Je pense souvent à Rodin. Au penseur de Rodin. Au coucher et au lever, il arrive qu’on pense assis au bord du lit, les mains sur les genoux non pas croisés mais accolés. L’à-genoux de la pensée n’est pas celui de la supplication.
Quel est l’Autre, alors ? Qu’y a-t-il en face sous les yeux inclinés ? Aucun interlocuteur. Vers quoi donc, pour quoi le regard tourné au-dedans du dehors ? Quel Neutre, ou grande chose, qui n’est aucune en particulier, ni le néant infigurable.
La Nuit.
Le centre où la gravité se pose est le genou. Et si une grande sculpture (monumentum perennius) fait mémoire de l’Art de sculpter, c’est le genou du Moïse de Michel-Ange qui rappelle, soutient, promet la pensée.

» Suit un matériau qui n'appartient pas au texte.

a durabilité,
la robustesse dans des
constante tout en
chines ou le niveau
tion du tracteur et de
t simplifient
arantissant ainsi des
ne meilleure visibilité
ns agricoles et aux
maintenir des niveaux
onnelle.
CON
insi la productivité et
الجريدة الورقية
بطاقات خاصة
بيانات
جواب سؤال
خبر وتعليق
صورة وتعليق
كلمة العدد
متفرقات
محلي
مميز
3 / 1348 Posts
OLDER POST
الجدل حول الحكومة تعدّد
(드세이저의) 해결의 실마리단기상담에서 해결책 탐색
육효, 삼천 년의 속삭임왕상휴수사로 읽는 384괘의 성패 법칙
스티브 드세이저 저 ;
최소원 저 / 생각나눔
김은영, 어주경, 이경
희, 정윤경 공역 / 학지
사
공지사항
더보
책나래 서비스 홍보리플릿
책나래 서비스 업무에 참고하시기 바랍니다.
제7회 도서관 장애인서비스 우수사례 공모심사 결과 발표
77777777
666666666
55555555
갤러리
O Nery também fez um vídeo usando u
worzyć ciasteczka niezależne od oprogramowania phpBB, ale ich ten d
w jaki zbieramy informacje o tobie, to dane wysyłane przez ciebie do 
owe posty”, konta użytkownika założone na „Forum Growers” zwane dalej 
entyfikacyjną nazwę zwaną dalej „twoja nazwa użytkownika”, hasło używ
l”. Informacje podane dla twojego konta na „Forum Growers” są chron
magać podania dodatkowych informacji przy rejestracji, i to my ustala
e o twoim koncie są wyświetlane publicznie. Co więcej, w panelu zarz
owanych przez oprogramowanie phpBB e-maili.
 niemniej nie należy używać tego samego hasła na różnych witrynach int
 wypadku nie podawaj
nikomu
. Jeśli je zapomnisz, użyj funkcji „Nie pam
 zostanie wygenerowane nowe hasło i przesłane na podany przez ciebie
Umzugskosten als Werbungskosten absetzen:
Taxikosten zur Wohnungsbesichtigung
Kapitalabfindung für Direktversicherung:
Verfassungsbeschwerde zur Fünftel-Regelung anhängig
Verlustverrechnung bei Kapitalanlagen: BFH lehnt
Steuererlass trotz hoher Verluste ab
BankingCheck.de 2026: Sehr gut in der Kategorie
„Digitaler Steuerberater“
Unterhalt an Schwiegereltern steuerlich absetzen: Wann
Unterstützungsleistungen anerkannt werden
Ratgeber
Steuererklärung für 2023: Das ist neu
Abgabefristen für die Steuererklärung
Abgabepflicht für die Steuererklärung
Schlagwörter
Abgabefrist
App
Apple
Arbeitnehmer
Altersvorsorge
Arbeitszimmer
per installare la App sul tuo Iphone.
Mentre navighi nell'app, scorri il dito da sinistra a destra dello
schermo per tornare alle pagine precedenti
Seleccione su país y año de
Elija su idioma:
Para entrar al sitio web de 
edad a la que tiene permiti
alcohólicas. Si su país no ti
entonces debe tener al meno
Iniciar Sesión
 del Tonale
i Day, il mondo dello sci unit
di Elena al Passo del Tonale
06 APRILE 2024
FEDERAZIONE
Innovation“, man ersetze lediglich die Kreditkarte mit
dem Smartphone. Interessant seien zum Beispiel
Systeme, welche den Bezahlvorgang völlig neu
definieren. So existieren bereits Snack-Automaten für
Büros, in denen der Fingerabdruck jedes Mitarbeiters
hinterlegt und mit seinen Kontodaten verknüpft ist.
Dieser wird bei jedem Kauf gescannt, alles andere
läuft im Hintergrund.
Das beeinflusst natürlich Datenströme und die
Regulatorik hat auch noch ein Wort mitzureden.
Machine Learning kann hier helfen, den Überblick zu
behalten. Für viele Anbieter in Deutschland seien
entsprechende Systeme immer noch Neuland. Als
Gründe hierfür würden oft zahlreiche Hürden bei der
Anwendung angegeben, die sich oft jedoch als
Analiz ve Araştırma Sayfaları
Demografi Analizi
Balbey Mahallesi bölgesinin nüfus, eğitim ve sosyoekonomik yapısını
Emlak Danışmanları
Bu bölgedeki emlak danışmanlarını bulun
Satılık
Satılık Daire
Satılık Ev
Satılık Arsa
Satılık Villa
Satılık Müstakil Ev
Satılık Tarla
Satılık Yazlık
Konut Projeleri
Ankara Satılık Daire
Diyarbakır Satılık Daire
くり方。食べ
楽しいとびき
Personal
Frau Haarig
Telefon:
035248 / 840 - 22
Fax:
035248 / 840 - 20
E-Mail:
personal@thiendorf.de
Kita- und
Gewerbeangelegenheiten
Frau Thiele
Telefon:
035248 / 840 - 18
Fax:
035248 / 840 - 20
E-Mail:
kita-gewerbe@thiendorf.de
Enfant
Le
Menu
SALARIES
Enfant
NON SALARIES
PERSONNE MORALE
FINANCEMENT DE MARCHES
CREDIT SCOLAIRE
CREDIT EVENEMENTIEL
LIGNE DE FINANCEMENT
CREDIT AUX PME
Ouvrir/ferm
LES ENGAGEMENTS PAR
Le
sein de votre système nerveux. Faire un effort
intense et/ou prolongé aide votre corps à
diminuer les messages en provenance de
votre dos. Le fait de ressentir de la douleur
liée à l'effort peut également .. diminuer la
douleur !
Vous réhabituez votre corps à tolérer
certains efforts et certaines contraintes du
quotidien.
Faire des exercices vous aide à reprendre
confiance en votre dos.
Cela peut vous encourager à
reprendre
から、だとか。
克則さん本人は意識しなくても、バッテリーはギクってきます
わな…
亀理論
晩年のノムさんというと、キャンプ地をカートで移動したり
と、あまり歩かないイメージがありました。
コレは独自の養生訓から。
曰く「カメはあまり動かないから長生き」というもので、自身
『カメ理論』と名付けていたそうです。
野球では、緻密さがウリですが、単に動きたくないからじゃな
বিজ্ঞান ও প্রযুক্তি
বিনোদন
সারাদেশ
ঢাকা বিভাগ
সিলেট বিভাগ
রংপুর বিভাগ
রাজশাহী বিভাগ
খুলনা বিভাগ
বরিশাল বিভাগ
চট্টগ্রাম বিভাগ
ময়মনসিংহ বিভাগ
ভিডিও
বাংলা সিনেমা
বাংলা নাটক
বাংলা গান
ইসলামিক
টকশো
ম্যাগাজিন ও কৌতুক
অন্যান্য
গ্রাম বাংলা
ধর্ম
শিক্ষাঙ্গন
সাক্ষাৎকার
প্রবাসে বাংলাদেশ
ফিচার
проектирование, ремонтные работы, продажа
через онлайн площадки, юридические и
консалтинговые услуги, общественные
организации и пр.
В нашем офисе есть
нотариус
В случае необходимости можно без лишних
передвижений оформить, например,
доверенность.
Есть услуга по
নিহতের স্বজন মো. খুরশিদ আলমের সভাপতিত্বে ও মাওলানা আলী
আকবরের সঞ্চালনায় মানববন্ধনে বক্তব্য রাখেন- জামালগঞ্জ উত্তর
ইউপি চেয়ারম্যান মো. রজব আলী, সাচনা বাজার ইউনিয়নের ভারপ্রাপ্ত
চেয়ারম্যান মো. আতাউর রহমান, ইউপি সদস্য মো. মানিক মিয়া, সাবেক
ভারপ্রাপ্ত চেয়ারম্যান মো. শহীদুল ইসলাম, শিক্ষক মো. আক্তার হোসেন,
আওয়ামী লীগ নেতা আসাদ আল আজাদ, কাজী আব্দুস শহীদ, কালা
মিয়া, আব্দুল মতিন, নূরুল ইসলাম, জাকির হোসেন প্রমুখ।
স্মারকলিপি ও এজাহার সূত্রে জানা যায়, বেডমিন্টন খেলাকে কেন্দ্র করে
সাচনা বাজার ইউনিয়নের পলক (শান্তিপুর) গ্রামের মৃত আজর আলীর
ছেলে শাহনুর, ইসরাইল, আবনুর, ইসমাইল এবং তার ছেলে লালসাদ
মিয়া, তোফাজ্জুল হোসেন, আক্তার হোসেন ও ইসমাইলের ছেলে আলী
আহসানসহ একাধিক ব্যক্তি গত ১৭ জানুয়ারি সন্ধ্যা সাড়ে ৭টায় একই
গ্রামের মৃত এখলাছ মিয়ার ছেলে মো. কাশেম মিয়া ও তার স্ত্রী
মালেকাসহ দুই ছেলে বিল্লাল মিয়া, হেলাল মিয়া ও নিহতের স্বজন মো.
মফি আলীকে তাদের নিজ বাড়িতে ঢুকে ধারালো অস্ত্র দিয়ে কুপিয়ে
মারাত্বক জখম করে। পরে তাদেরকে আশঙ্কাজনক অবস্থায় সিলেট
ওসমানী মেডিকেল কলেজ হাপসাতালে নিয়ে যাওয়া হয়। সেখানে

Ce genou complexe et beau que la statuaire ou le croquis en esquisses anthropomorphes contemporains (si l’artiste y travaille encore ?) détacherait, isolerait, agrandirait, circonscrirait en « détail » donnant sur le tout.
Ô Nuit
La nuit n’est plus une allégorie de la Nuit dans la chapelle florentine, le coude droit sur la cuisse gauche, mais l’alentour indivis de l’Être et du Monde, l’extrême proximité du lointain, disparu comme l’« Horeb ».
La pensée du penseur n’est plus cogito sum ; ni subjective ni objective… La Nuit se pense, l’infinie chose ni en-soi ni pour-moi .
Il est juste que le Penseur ait été, rue de Varennes, placé en regard des portes de l’Enfer.